Exercise goal: Search the records below for "click"; copy each line that has it.

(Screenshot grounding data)
※
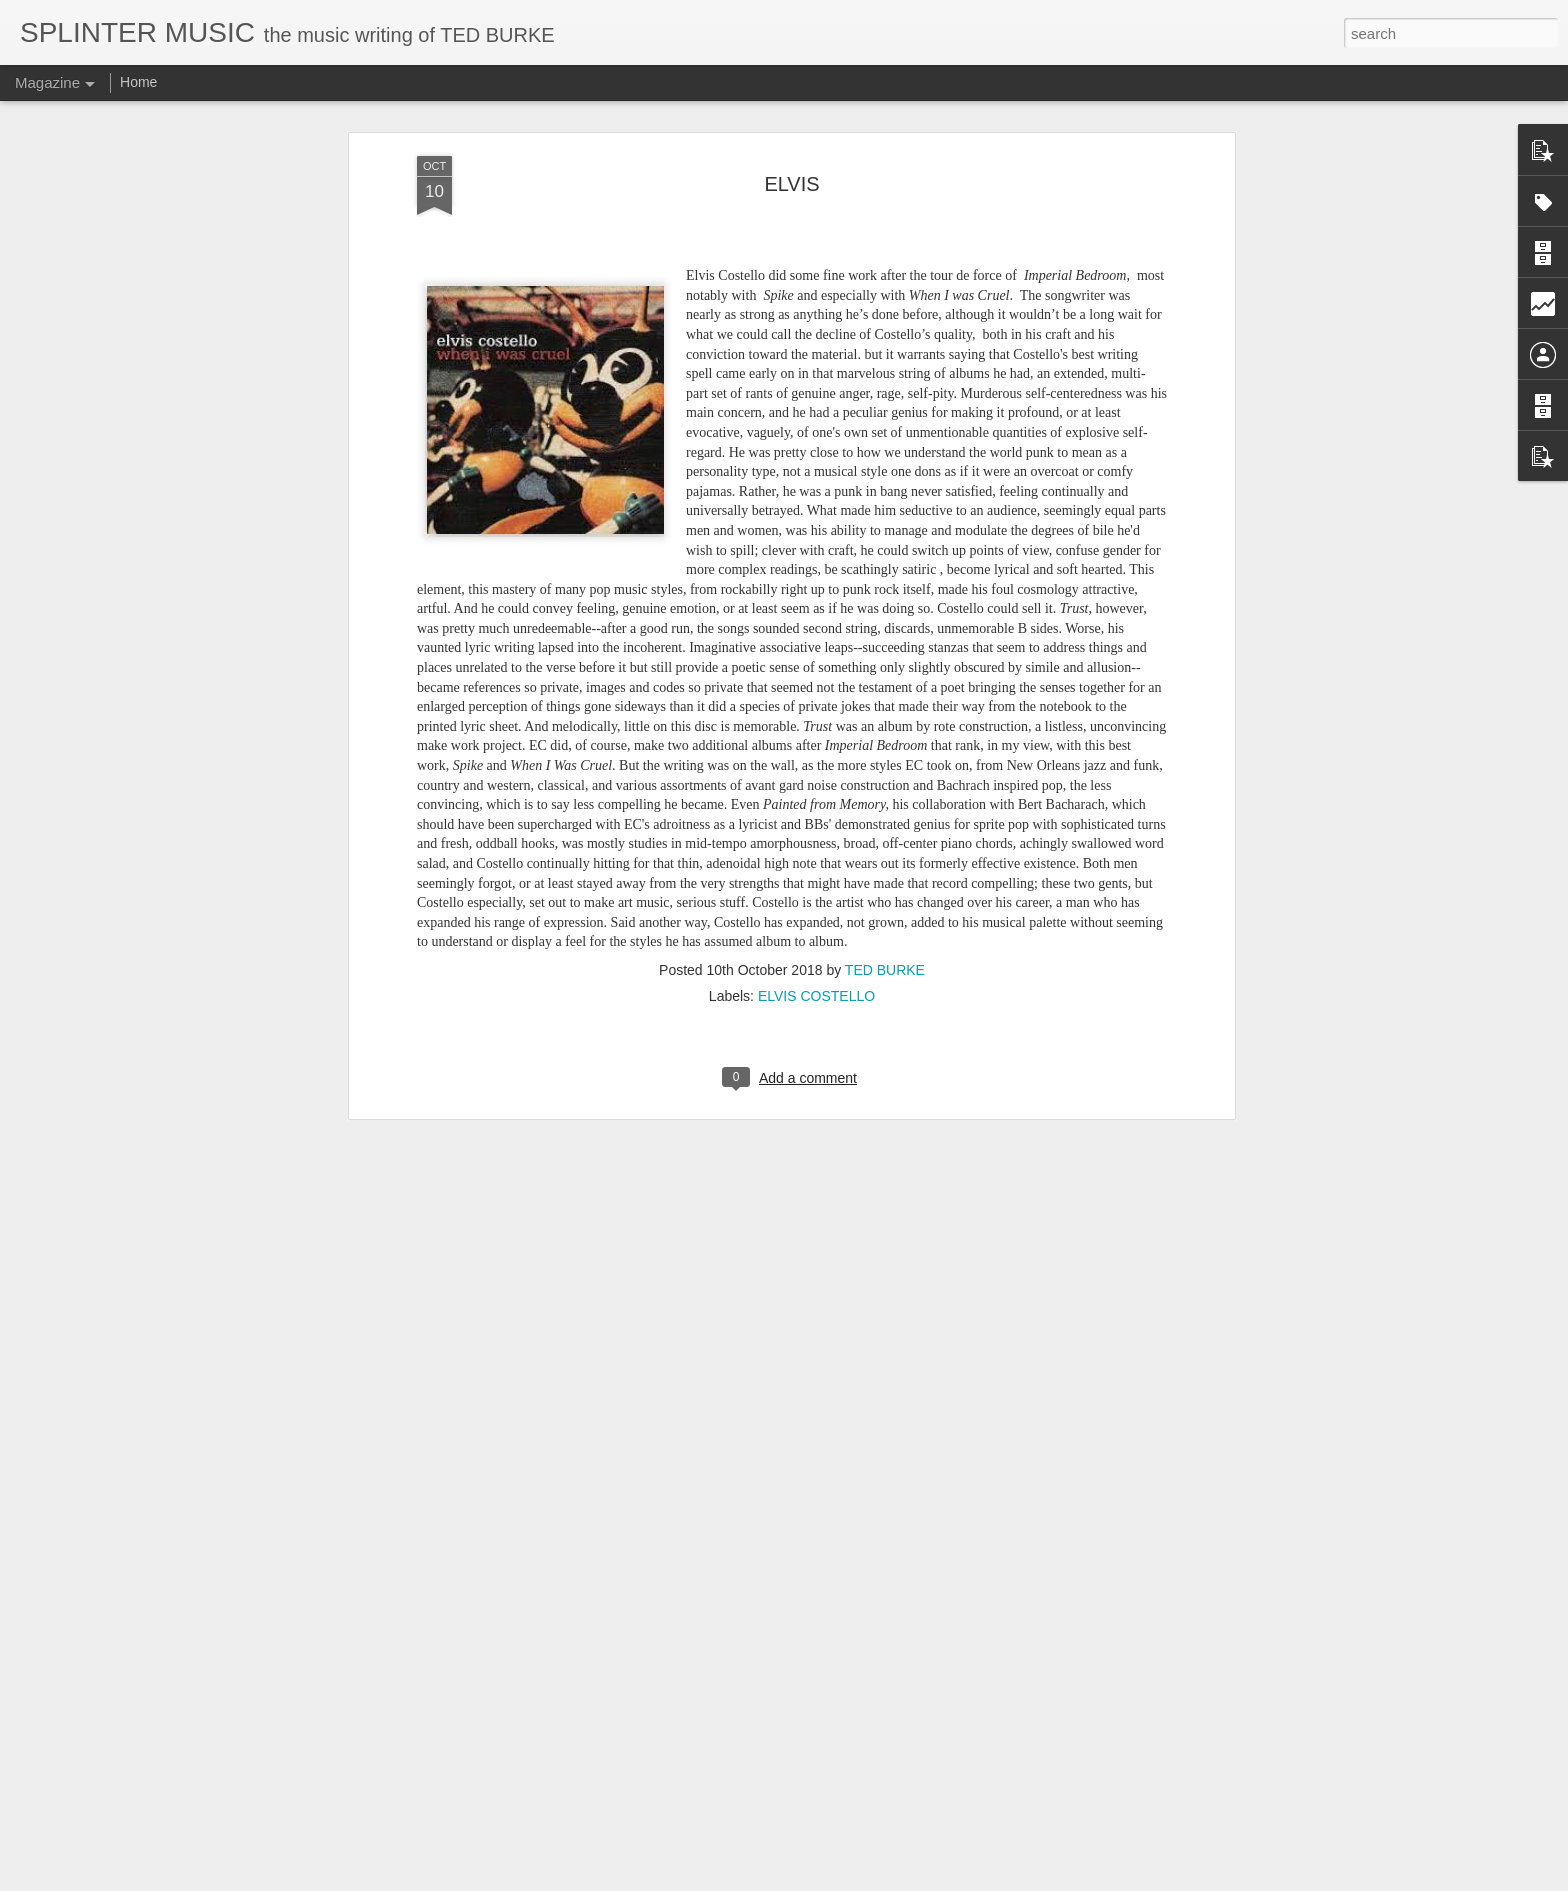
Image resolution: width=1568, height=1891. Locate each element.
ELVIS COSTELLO (816, 996)
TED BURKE (885, 970)
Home (138, 82)
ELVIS (791, 184)
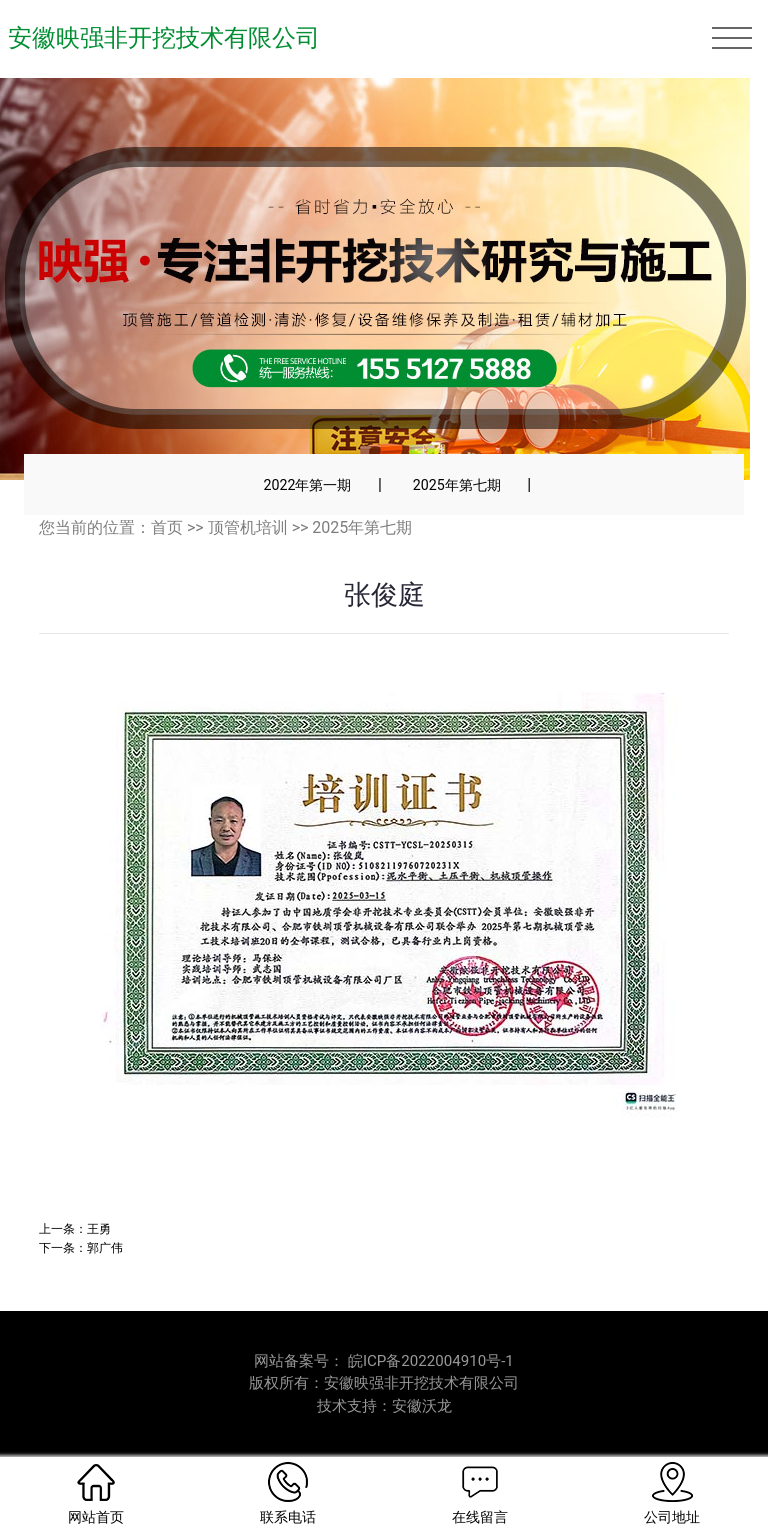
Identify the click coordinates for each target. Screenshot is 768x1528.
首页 (167, 527)
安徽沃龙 (422, 1406)
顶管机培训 (248, 527)
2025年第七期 (457, 485)
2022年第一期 (307, 485)
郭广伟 (105, 1247)
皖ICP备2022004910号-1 (431, 1361)
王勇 (99, 1228)
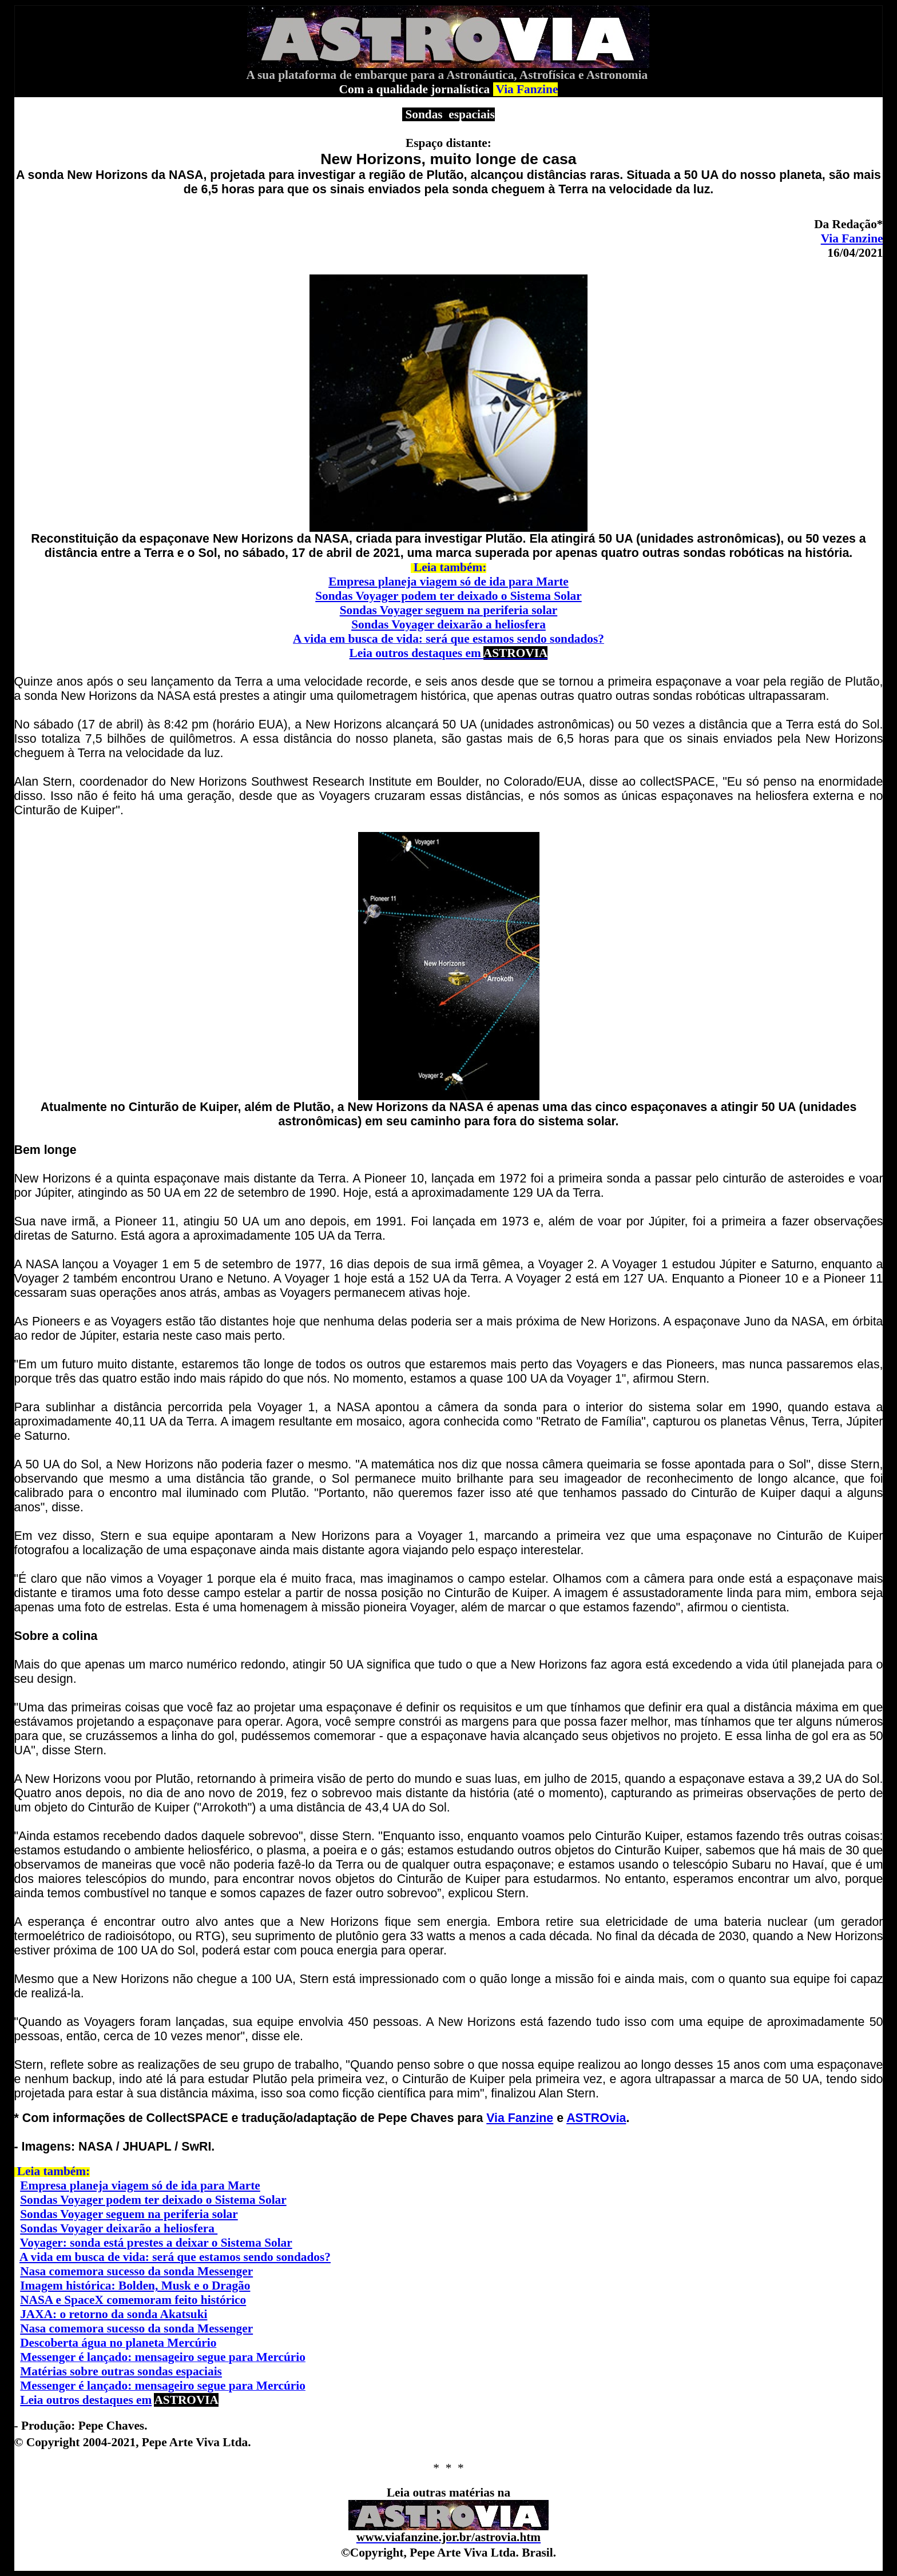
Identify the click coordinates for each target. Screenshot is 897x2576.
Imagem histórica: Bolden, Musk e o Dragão (135, 2285)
※
Output for this exercise:
Identify the click coordinates for each target. Screenshot is 768x1528.
Identify the click coordinates for each target. Screenshot is 897x2576.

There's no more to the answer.